Un virus, che per definizione è un “non vita”, sta condizionando la vita del pianeta Terra, riportando all’ordine chi la Terra stessa stava distruggendo: è una vendetta dell’acqua, dell’aria, della terra quale elemento, è una rivincita della natura che ci sfida e vince, mostrandoci la nostra fragilità, la nostra pochezza, la nostra frenesia di potere, di onnipotenza. Allora bisogna lanciare un grido di allarme: fermiamoci, raccogliamo questa sfida della natura per riscoprire i veri valori della vita, riconsiderare la fragilità dell’essere umano e la facilità di come si può perdere tutto, come nel gioco d’azzardo.
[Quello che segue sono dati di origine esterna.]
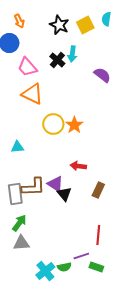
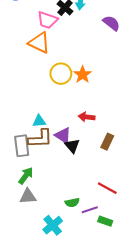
pink trapezoid: (27, 67) -> (47, 20), moved, turned -30
cyan triangle: (17, 147) -> (39, 121), moved
red line: (98, 235) -> (107, 188), turned -66
green semicircle: (64, 267) -> (72, 203), moved

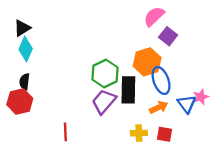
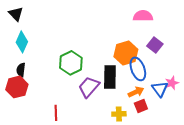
pink semicircle: (154, 16) -> (143, 16), moved, turned 42
black triangle: (22, 28) -> (16, 14), moved, turned -42
purple square: (168, 36) -> (155, 45), moved
green hexagon: (105, 74) -> (71, 63), moved
red square: (165, 134) -> (141, 106), moved, turned -32

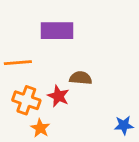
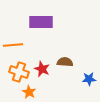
brown semicircle: (81, 78) -> (65, 62), moved
blue star: (124, 125) -> (89, 79), moved

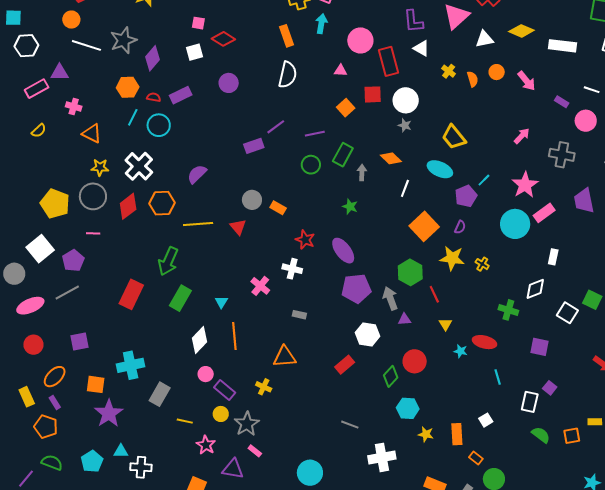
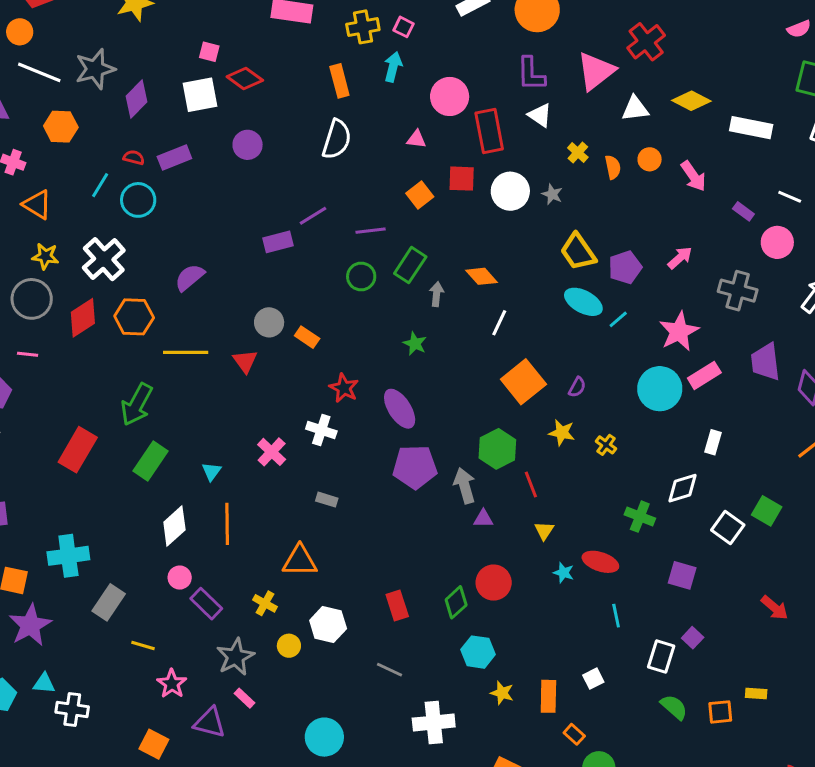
white square: (194, 52) -> (200, 95), size x1.4
orange hexagon: (128, 87) -> (61, 127), moved
gray star: (405, 125) -> (552, 194), moved
cyan ellipse: (440, 169) -> (583, 302), moved
purple pentagon: (466, 196) -> (625, 267), moved
yellow star: (452, 258) -> (562, 433), size x0.7
white hexagon: (367, 334) -> (328, 625), moved
red rectangle: (345, 365) -> (397, 606), moved, turned -72
yellow circle: (221, 414) -> (289, 646), moved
Non è un invito al “pauperismo”, riduttivo delle possibilità umane, che sono infinite, ma alla razionalità del vivere, al controllo del “bene sociale” che, in quanto tale, non appartiene solo a noi, ma è di tutti, e rispettiamo la natura, che, prima di essere distrutta dal genere umano, si vendica distruggendo noi.